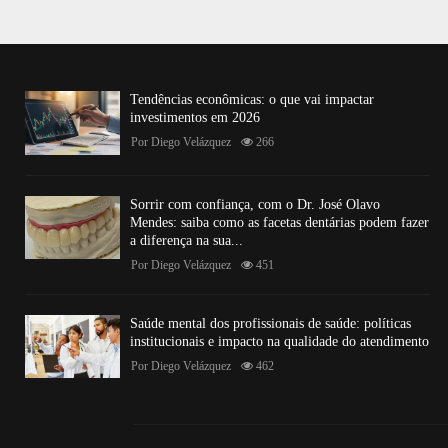
Tendências econômicas: o que vai impactar
investimentos em 2026
Por
Diego Velázquez
266
Sorrir com confiança, com o Dr. José Olavo
Mendes: saiba como as facetas dentárias podem fazer
a diferença na sua...
Por
Diego Velázquez
451
Saúde mental dos profissionais de saúde: políticas
institucionais e impacto na qualidade do atendimento
Por
Diego Velázquez
462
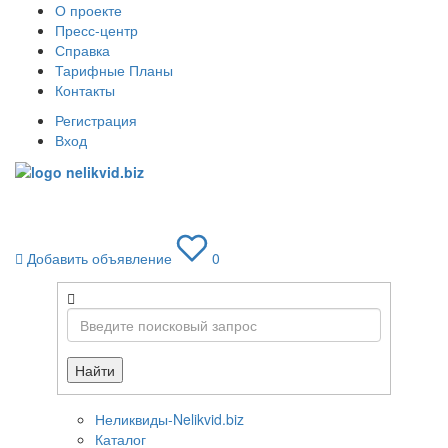
О проекте
Пресс-центр
Справка
Тарифные Планы
Контакты
Регистрация
Вход
Toggle
navigati
Добавить объявление
0
Найти
Неликвиды-Nelikvid.biz
Каталог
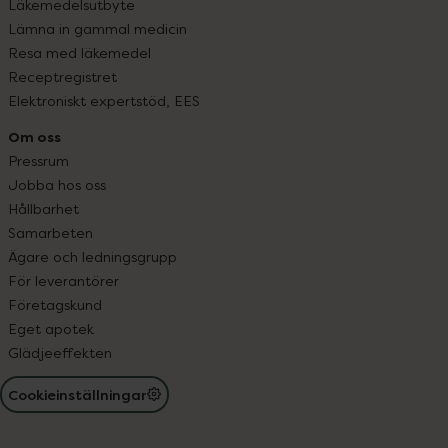
Läkemedelsutbyte
Lämna in gammal medicin
Resa med läkemedel
Receptregistret
Elektroniskt expertstöd, EES
Om oss
Pressrum
Jobba hos oss
Hållbarhet
Samarbeten
Ägare och ledningsgrupp
För leverantörer
Företagskund
Eget apotek
Glädjeeffekten
Cookieinställningar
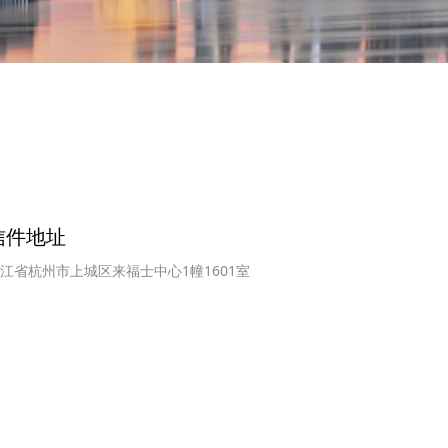
信件地址
江省杭州市上城区来福士中心1幢1601室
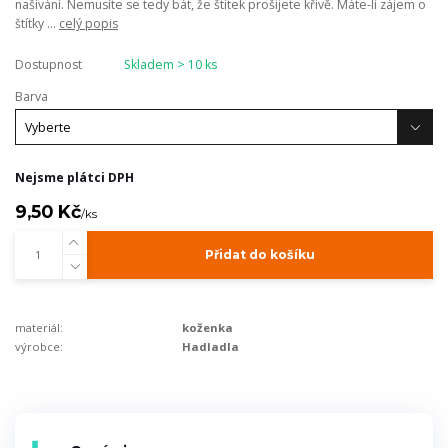
našívání. Nemusíte se tedy bát, že štítek prošijete křivě. Máte-li zájem o
štítky ...
celý popis
Dostupnost
Skladem > 10 ks
Barva
Nejsme plátci DPH
9,50 Kč
/
ks
Přidat do košíku
materiál:
koženka
výrobce:
Hadladla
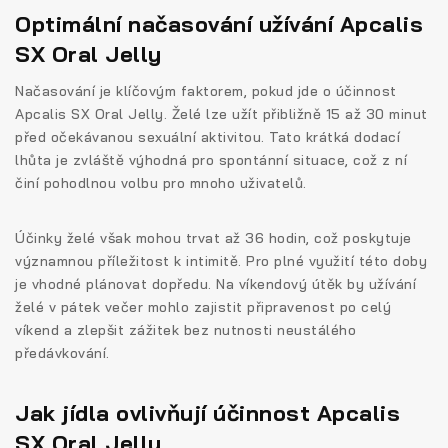
Optimální načasování užívání Apcalis
SX Oral Jelly
Načasování je klíčovým faktorem, pokud jde o účinnost
Apcalis SX Oral Jelly. Želé lze užít přibližně 15 až 30 minut
před očekávanou sexuální aktivitou. Tato krátká dodací
lhůta je zvláště výhodná pro spontánní situace, což z ní
činí pohodlnou volbu pro mnoho uživatelů.
Účinky želé však mohou trvat až 36 hodin, což poskytuje
významnou příležitost k intimitě. Pro plné využití této doby
je vhodné plánovat dopředu. Na víkendový útěk by užívání
želé v pátek večer mohlo zajistit připravenost po celý
víkend a zlepšit zážitek bez nutnosti neustálého
předávkování.
Jak jídla ovlivňují účinnost Apcalis
SX Oral Jelly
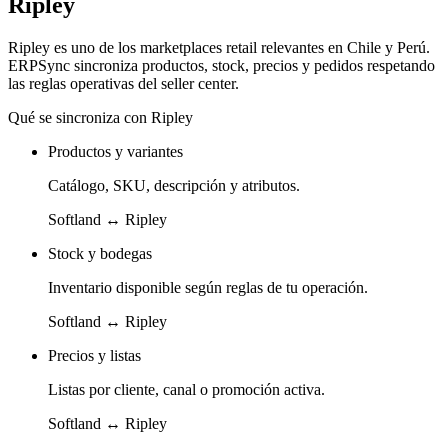
Ripley
Ripley es uno de los marketplaces retail relevantes en Chile y Perú.
ERPSync sincroniza productos, stock, precios y pedidos respetando
las reglas operativas del seller center.
Qué se sincroniza con
Ripley
Productos y variantes
Catálogo, SKU, descripción y atributos.
Softland ↔
Ripley
Stock y bodegas
Inventario disponible según reglas de tu operación.
Softland ↔
Ripley
Precios y listas
Listas por cliente, canal o promoción activa.
Softland ↔
Ripley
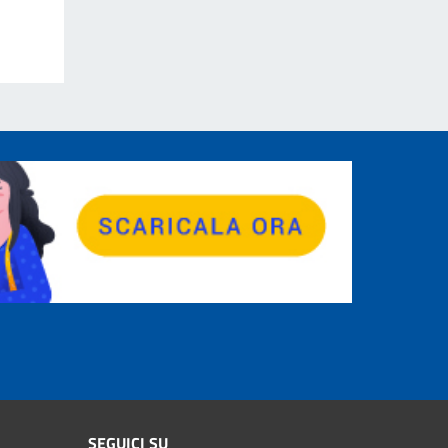
SEGUICI SU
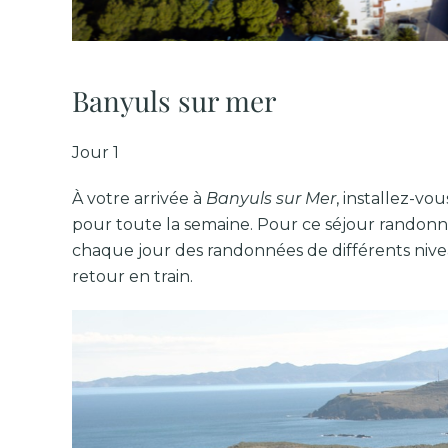
Banyuls sur mer
Jour 1
À votre arrivée à
Banyuls sur Mer
, installez-vo
pour toute la semaine. Pour ce séjour randonn
chaque jour des randonnées de différents niveau
retour en train.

» **HOW TO COMPLETE THIS TASK**: Leave out the images and copy every record above exactly.

» **COMPLETED TASK**:
Tendências econômicas: o que vai impactar
investimentos em 2026
Por
Diego Velázquez
266
Sorrir com confiança, com o Dr. José Olavo
Mendes: saiba como as facetas dentárias podem fazer
a diferença na sua...
Por
Diego Velázquez
451
Saúde mental dos profissionais de saúde: políticas
institucionais e impacto na qualidade do atendimento
Por
Diego Velázquez
462
О проекте
Пресс-центр
Справка
Тарифные Планы
Контакты
Регистрация
Вход
Toggle
navigati
Добавить объявление
0
Найти
Неликвиды-Nelikvid.biz
Каталог
Läkemedelsutbyte
Lämna in gammal medicin
Resa med läkemedel
Receptregistret
Elektroniskt expertstöd, EES
Om oss
Pressrum
Jobba hos oss
Hållbarhet
Samarbeten
Ägare och ledningsgrupp
För leverantörer
Företagskund
Eget apotek
Glädjeeffekten
Cookieinställningar
信件地址
江省杭州市上城区来福士中心1幢1601室
našívání. Nemusíte se tedy bát, že štítek prošijete křivě. Máte-li zájem o
štítky ...
celý popis
Dostupnost
Skladem > 10 ks
Barva
Nejsme plátci DPH
9,50 Kč
/
ks
Přidat do košíku
materiál:
koženka
výrobce:
Hadladla
Optimální načasování užívání Apcalis
SX Oral Jelly
Načasování je klíčovým faktorem, pokud jde o účinnost
Apcalis SX Oral Jelly. Želé lze užít přibližně 15 až 30 minut
před očekávanou sexuální aktivitou. Tato krátká dodací
lhůta je zvláště výhodná pro spontánní situace, což z ní
činí pohodlnou volbu pro mnoho uživatelů.
Účinky želé však mohou trvat až 36 hodin, což poskytuje
významnou příležitost k intimitě. Pro plné využití této doby
je vhodné plánovat dopředu. Na víkendový útěk by užívání
želé v pátek večer mohlo zajistit připravenost po celý
víkend a zlepšit zážitek bez nutnosti neustálého
předávkování.
Jak jídla ovlivňují účinnost Apcalis
SX Oral Jelly
Ripley
Ripley es uno de los marketplaces retail relevantes en Chile y Perú.
ERPSync sincroniza productos, stock, precios y pedidos respetando
las reglas operativas del seller center.
Qué se sincroniza con
Ripley
Productos y variantes
Catálogo, SKU, descripción y atributos.
Softland ↔
Ripley
Stock y bodegas
Inventario disponible según reglas de tu operación.
Softland ↔
Ripley
Precios y listas
Listas por cliente, canal o promoción activa.
Softland ↔
Ripley
SEGUICI SU
Banyuls sur mer
Jour 1
À votre arrivée à
Banyuls sur Mer
, installez-vo
pour toute la semaine. Pour ce séjour randonn
chaque jour des randonnées de différents niveau
retour en train.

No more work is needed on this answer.